Thankyou you reviewers, what a bunch of lovelies you are... I never intended it to take so long for Pythagoras and Jason meet, but they'll get there soon, I promise!

Pythagoras was always happiest in the shabby, noisy mess that made up his city.

Here, he was more than a prince. Here, he was someone of worth; a healer, a counsellor, a storyteller to the grubby, dusty urchins who followed him wherever he went- his own band of Lost Boys.

At this moment, the prince was dressed in rougher-than-usual green; he'd learnt a while ago that it was insulting to wander the slums in all his princely finery. They wanted a human being, someone they could relate to. The golden circlet on his head and the silken robes of turquoise and aquamarine were for the palace, not the lower town.

Stood on the dusty street of the labourers' district, with his thick, curling hair unbrushed and a noisy child on his hip, intent on smearing his mucky hands into as much of the prince as possible, Pythagoras felt much more at home than he ever would in the palace, where his standing was fast beginning to change. There he must now spend his days being fussed over, dressed, preened and plucked and prettied.


He had returned the day before to find his books moved on to an exquisitely carved bookshelf, with beautifully stained glass over the front, designs depicting the swell of peaceful waves against white cliffs. And a finely wrought lock to which he did not have the key.

'Well, you know that many of those books are very valuable… It was foolish to just leave them scattered around your rooms in that way. Anyone could have made off with them!' Minos twisted his hands uncomfortably, faced with the hurt and incomprehension in his son's eyes.

'Father, you know full well that my chambers are some of the safest in the city. What more good will locking up my books do?' He lowered his eyes and took a deep breath, calming himself, before looking back up at his father. 'Why are my books being taken from me?'

Minos sighed. 'It was suggested to me that your time may be better spent acquainting yourself with the workings of the city's military. After all, you are to marry our general. It must be in your power to provide him with your counsel on such matters.'

With that, his resolve and anger crumbled into impotent dust, sinking to the pit of his stomach to form a solid ball of dread and resignation. Pythagoras knew that he had lost the battle. His books were gone.

Barely suppressing tears, he bowed low before the throne- 'My lord'- and headed back to his rooms.


After returning the little boy and his trailing sister to the parents who had been called to the sickbed of a neighbour, Pythagoras knew that it was time to head back to the palace. Time to stop being such a child and do his duty. Learn to be a good husband.

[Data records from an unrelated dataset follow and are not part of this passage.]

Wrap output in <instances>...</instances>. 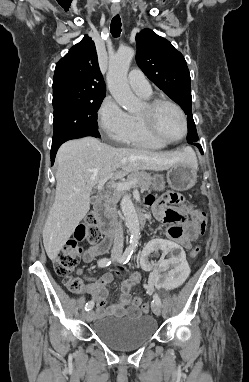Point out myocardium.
Masks as SVG:
<instances>
[{"instance_id": "myocardium-1", "label": "myocardium", "mask_w": 249, "mask_h": 382, "mask_svg": "<svg viewBox=\"0 0 249 382\" xmlns=\"http://www.w3.org/2000/svg\"><path fill=\"white\" fill-rule=\"evenodd\" d=\"M161 105H169L172 106L180 115L182 122H183V133L182 135L177 139H169L165 136H163L160 131L157 128L156 121H155V114L157 109ZM139 118L145 128V130L149 133L150 136H152L155 140L165 143V144H175L180 141H182L187 133H188V121L187 116L184 112V110L181 108L179 104L176 102L166 99V98H155L152 100H149L145 103V112L142 114H139Z\"/></svg>"}]
</instances>
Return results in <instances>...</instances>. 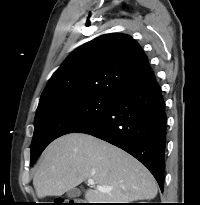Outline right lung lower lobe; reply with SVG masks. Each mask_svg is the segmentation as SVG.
<instances>
[{"label":"right lung lower lobe","mask_w":200,"mask_h":205,"mask_svg":"<svg viewBox=\"0 0 200 205\" xmlns=\"http://www.w3.org/2000/svg\"><path fill=\"white\" fill-rule=\"evenodd\" d=\"M166 121L161 88L150 71L121 91L100 118L76 132L130 153L150 170L163 191Z\"/></svg>","instance_id":"98d812e1"}]
</instances>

Heptarian was not a monster. He was a good man, an excellent general, a caring mentor to the young prince as he grew up. But however much he told himself that there was no reason to fear the marriage, that he had known this day would come, it didn't stop the fear. How was he to be a figurehead to wheel out at public occasions, to smile and wave and be utterly useless to everyone?

He sat up late into the night that day, studying his new tracts on the provisioning of the city's army, all of which seemed contradictory and outlandish. He persevered anyway, was determined to conquer the devil on his shoulder that shrieked at him.

This isn't fair!

Life isn't fair. The people in the slums have things far worse.

They have their freedom! Why not take yours? Run. They'll never find you in time. Let them have blessed Heptarian as their king. They don't need you, a skinny scholar incapable of rule.

I will do my duty. Anyway, where would I go? I have no-one. No-one at all.


Pythagoras woke up when the rays of golden sunlight began to filter mercilessly through the drapes that had been hastily drawn to shield his sleeping form. His neck was stiff from falling asleep with his face turned sideways, planted gracelessly on a pile of requisition orders for the city military.

Blinking himself into consciousness, he ran his hands roughly over his face, attempting to dispel some of the grogginess of too little rest. It was no good, his eyes simply refused to focus on the waving smears of text before his eyes; abstract figures and amounts that simply didn't make sense for a city in peacetime.

The orders to stockpile iron for weaponry and the requisitions for the barracks granary were far too extreme. They must be out of date; his brain must be too weary to make proper conclusions.

But suddenly he was very awake. It wasn't that they didn't make sense. They made absolute, perfect, utterly logical sense. Simply not for an army in peacetime.

They were absolutely correct for a general preparing for war.